• [Required action] Could you set down the lines below, from the one containing "会社概要 (501, 107)" through the final line, exactly as written?

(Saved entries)
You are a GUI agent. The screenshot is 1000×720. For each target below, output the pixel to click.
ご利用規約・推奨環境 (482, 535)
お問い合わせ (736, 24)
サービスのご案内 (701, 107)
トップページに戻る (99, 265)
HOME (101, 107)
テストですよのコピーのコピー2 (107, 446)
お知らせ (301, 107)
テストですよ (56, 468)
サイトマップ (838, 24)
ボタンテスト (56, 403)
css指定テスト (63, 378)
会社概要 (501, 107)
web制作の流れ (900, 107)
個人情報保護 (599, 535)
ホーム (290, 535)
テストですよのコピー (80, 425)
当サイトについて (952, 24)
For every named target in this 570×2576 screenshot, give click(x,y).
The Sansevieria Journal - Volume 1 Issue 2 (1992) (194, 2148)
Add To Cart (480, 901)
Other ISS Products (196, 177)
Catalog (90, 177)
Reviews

• [Written reply]
会社概要 (501, 107)
web制作の流れ (900, 107)
個人情報保護 (599, 535)
ホーム (290, 535)
テストですよのコピー (80, 425)
当サイトについて (952, 24)
For every named target in this 570×2576 screenshot, give click(x,y).
The Sansevieria Journal - Volume 1 Issue 2 (1992) (194, 2148)
Add To Cart (480, 901)
Other ISS Products (196, 177)
Catalog (90, 177)
Reviews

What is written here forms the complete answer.